Les psychédéliques peuvent avoir des effets bénéfiques pour la santé mentale

Au cours des dix dernières années, les substances psychédéliques ont fait l’objet de recherches en tant que traitements prometteurs pour la santé mentale. Des études cliniques testent des thérapies assistées par la MDMA (ecstasy) pour lutter contre le stress post-traumatique et des protocoles à la psilocybine (champignons hallucinogènes) pour combattre les dépressions résistantes, avec des résultats encourageants.
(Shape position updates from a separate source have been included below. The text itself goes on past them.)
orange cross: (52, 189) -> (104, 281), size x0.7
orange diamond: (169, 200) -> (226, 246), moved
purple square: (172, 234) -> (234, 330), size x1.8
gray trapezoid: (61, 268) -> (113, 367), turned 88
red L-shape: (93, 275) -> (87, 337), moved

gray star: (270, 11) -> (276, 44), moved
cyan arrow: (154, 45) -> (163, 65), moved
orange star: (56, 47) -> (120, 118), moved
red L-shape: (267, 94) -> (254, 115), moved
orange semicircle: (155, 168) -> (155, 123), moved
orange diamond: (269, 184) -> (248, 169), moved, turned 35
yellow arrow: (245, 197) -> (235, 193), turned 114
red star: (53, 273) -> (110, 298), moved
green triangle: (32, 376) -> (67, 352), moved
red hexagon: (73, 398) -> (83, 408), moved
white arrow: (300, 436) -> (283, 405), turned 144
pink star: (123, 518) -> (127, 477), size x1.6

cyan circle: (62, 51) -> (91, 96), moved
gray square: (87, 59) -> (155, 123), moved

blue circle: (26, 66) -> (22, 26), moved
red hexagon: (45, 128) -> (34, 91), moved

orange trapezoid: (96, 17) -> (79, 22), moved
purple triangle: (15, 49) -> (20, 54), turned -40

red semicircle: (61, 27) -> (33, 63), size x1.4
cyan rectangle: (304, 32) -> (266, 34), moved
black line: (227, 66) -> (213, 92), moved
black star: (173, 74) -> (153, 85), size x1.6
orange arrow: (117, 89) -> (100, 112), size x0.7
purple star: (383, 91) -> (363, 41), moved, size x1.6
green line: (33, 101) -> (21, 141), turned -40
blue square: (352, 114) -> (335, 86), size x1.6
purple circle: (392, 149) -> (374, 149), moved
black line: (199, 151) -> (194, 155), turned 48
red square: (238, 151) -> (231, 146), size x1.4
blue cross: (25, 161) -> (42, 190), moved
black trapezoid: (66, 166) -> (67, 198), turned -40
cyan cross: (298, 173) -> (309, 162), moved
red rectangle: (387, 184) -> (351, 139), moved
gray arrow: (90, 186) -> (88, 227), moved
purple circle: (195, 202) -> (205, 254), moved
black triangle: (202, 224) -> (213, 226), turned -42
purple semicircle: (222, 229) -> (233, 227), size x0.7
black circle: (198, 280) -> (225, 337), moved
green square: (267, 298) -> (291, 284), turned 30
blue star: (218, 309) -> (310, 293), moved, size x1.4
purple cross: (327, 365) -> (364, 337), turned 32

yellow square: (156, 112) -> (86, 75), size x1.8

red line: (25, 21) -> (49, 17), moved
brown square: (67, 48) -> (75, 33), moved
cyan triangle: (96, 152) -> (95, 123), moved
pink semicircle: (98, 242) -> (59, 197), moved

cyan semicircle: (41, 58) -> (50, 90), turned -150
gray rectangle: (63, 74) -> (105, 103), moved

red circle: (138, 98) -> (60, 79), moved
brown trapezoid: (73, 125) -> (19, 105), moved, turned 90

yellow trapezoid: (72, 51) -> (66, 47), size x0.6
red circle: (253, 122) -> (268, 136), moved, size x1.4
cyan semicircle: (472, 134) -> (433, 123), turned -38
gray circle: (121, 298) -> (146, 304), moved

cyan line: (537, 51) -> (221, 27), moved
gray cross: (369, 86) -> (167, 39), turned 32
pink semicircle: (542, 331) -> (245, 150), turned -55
L’Oregon a ouvert ses premières cliniques de thérapies à la psilocybine, et une dizaine d’États américains lui emboîtent le pas. Bertrand Leibovici estime qu’il y aurait une certaine logique à ce que les psychédéliques suivent le même chemin que le cannabis. Cependant, il souligne que cela doit se faire de manière réduite et sous surveillance médicale, en évitant les dérives et les risques d’abus.

En France, la réglementation autour des psychédéliques est particulièrement restrictive. La psilocybine, par exemple, est classée comme stupéfiante de la même manière que l’héroïne et la cocaïne. Cette classification ne prend pas en compte les résultats prometteurs de la recherche sur l’utilisation de ces substances en thérapie.

Leibovici plaide pour une approche plus pragmatique, qui considère les drogues comme des outils à utiliser dans un contexte médical ou thérapeutique. Il recommande également une approche plus efficace sur la réduction des risques, qui vise à minimiser les dangers liés à la consommation de préférence qu’à les éliminer complètement.

En somme, pour Bertrand Leibovici, la question de la réglementation des drogues ne peut plus être induite de manière idéologique. Il faut prendre en compte les évolutions scientifiques et médicales, ainsi que les réalités sociales et économiques. Une approche raisonnée, qui examine chaque substance au cas par cas, est nécessaire pour mettre en place une réglementation juste et efficace.